◆ **EXERCISE AIM**
Report every line of the records beneath this task that holds the string "Wallbox".

[[ SUPPLIED RECORDS open ]]

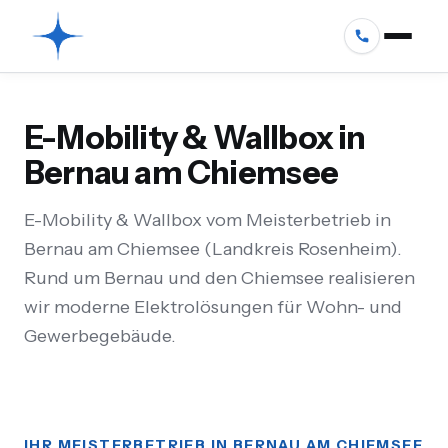
E-Mobility & Wallbox in
Bernau am Chiemsee
E-Mobility & Wallbox vom Meisterbetrieb in
Bernau am Chiemsee (Landkreis Rosenheim).
Rund um Bernau und den Chiemsee realisieren
wir moderne Elektrolösungen für Wohn- und
Gewerbegebäude.
IHR MEISTERBETRIEB IN BERNAU AM CHIEMSEE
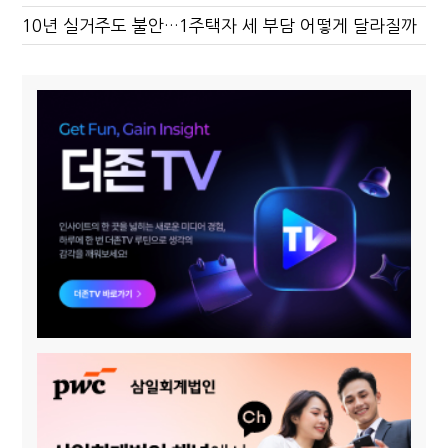
10년 실거주도 불안…1주택자 세 부담 어떻게 달라질까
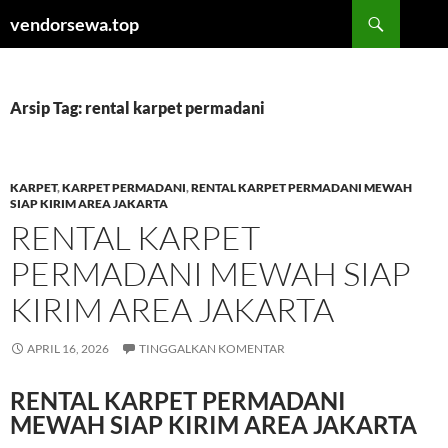
Langsung
Cari
vendorsewa.top
ke
isi
Arsip Tag: rental karpet permadani
KARPET
,
KARPET PERMADANI
,
RENTAL KARPET PERMADANI MEWAH
SIAP KIRIM AREA JAKARTA
RENTAL KARPET
PERMADANI MEWAH SIAP
KIRIM AREA JAKARTA
APRIL 16, 2026
TINGGALKAN KOMENTAR
RENTAL KARPET PERMADANI
MEWAH SIAP KIRIM AREA JAKARTA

[[ SUPPLIED RECORDS closed ]]

◆ **OUTPUT**
E-Mobility & Wallbox in
E-Mobility & Wallbox vom Meisterbetrieb in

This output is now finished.